• How to complete this task
Repeat every line of the data verbatim.
•••••
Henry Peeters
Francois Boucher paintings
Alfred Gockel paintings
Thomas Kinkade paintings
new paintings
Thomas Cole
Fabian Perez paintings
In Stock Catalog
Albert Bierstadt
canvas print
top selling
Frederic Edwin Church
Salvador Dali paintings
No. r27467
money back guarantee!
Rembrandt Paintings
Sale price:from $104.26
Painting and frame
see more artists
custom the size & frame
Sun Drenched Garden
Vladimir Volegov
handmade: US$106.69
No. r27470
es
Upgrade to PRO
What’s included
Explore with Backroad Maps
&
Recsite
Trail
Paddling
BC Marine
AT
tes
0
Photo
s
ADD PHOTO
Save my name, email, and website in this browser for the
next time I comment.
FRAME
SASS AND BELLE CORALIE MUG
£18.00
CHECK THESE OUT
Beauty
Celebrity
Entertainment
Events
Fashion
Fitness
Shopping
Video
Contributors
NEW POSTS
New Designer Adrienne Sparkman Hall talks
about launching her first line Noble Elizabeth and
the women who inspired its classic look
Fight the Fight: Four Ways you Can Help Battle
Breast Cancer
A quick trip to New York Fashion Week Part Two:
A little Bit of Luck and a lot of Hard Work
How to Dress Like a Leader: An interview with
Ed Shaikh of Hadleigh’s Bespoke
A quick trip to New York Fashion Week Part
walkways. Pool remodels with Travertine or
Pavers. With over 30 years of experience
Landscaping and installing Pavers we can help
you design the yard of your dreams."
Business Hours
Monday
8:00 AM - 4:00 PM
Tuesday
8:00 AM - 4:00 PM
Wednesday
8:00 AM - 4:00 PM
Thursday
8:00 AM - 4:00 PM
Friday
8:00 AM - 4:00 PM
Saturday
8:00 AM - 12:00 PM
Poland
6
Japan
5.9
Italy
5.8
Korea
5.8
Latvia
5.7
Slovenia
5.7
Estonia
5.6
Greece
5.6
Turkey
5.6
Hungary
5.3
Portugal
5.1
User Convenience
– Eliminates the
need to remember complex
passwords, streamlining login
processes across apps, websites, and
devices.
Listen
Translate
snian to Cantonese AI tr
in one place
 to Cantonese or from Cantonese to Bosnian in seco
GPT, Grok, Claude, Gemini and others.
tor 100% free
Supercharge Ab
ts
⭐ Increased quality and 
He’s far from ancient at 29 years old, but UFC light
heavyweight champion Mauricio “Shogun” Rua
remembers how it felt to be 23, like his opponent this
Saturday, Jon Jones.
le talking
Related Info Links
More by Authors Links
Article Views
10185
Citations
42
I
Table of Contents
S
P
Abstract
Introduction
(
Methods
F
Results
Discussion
•••••
• Answer to this problem
Henry Peeters
Francois Boucher paintings
Alfred Gockel paintings
Thomas Kinkade paintings
new paintings
Thomas Cole
Fabian Perez paintings
In Stock Catalog
Albert Bierstadt
canvas print
top selling
Frederic Edwin Church
Salvador Dali paintings
No. r27467
money back guarantee!
Rembrandt Paintings
Sale price:from $104.26
Painting and frame
see more artists
custom the size & frame
Sun Drenched Garden
Vladimir Volegov
handmade: US$106.69
No. r27470
es
Upgrade to PRO
What’s included
Explore with Backroad Maps
&
Recsite
Trail
Paddling
BC Marine
AT
tes
0
Photo
s
ADD PHOTO
Save my name, email, and website in this browser for the
next time I comment.
FRAME
SASS AND BELLE CORALIE MUG
£18.00
CHECK THESE OUT
Beauty
Celebrity
Entertainment
Events
Fashion
Fitness
Shopping
Video
Contributors
NEW POSTS
New Designer Adrienne Sparkman Hall talks
about launching her first line Noble Elizabeth and
the women who inspired its classic look
Fight the Fight: Four Ways you Can Help Battle
Breast Cancer
A quick trip to New York Fashion Week Part Two:
A little Bit of Luck and a lot of Hard Work
How to Dress Like a Leader: An interview with
Ed Shaikh of Hadleigh’s Bespoke
A quick trip to New York Fashion Week Part
walkways. Pool remodels with Travertine or
Pavers. With over 30 years of experience
Landscaping and installing Pavers we can help
you design the yard of your dreams."
Business Hours
Monday
8:00 AM - 4:00 PM
Tuesday
8:00 AM - 4:00 PM
Wednesday
8:00 AM - 4:00 PM
Thursday
8:00 AM - 4:00 PM
Friday
8:00 AM - 4:00 PM
Saturday
8:00 AM - 12:00 PM
Poland
6
Japan
5.9
Italy
5.8
Korea
5.8
Latvia
5.7
Slovenia
5.7
Estonia
5.6
Greece
5.6
Turkey
5.6
Hungary
5.3
Portugal
5.1
User Convenience
– Eliminates the
need to remember complex
passwords, streamlining login
processes across apps, websites, and
devices.
Listen
Translate
snian to Cantonese AI tr
in one place
 to Cantonese or from Cantonese to Bosnian in seco
GPT, Grok, Claude, Gemini and others.
tor 100% free
Supercharge Ab
ts
⭐ Increased quality and 
He’s far from ancient at 29 years old, but UFC light
heavyweight champion Mauricio “Shogun” Rua
remembers how it felt to be 23, like his opponent this
Saturday, Jon Jones.
le talking
Related Info Links
More by Authors Links
Article Views
10185
Citations
42
I
Table of Contents
S
P
Abstract
Introduction
(
Methods
F
Results
Discussion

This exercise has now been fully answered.